__Assigned task__. Repeat the following entries exactly, excluding pictures.

(Stored data)
==*==
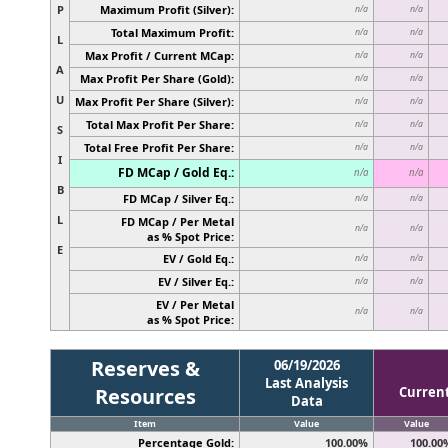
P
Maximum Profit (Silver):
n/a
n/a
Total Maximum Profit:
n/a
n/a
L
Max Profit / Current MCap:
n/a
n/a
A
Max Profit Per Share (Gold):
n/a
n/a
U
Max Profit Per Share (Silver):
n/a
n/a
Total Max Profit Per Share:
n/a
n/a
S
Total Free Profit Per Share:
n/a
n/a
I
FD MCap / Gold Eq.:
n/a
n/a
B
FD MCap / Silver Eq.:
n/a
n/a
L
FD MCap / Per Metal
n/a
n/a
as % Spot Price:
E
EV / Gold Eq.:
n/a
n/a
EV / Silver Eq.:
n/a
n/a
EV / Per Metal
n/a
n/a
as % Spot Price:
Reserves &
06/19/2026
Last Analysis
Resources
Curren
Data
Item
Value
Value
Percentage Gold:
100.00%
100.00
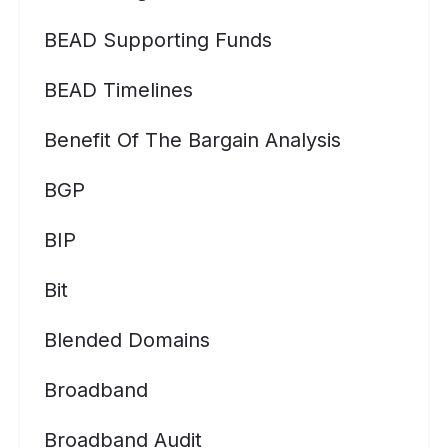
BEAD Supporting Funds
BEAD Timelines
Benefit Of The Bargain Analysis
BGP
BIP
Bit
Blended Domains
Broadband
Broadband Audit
==*==
__Answer to the exercise__.
P
Maximum Profit (Silver):
n/a
n/a
Total Maximum Profit:
n/a
n/a
L
Max Profit / Current MCap:
n/a
n/a
A
Max Profit Per Share (Gold):
n/a
n/a
U
Max Profit Per Share (Silver):
n/a
n/a
Total Max Profit Per Share:
n/a
n/a
S
Total Free Profit Per Share:
n/a
n/a
I
FD MCap / Gold Eq.:
n/a
n/a
B
FD MCap / Silver Eq.:
n/a
n/a
L
FD MCap / Per Metal
n/a
n/a
as % Spot Price:
E
EV / Gold Eq.:
n/a
n/a
EV / Silver Eq.:
n/a
n/a
EV / Per Metal
n/a
n/a
as % Spot Price:
Reserves &
06/19/2026
Last Analysis
Resources
Curren
Data
Item
Value
Value
Percentage Gold:
100.00%
100.00
BEAD Supporting Funds
BEAD Timelines
Benefit Of The Bargain Analysis
BGP
BIP
Bit
Blended Domains
Broadband
Broadband Audit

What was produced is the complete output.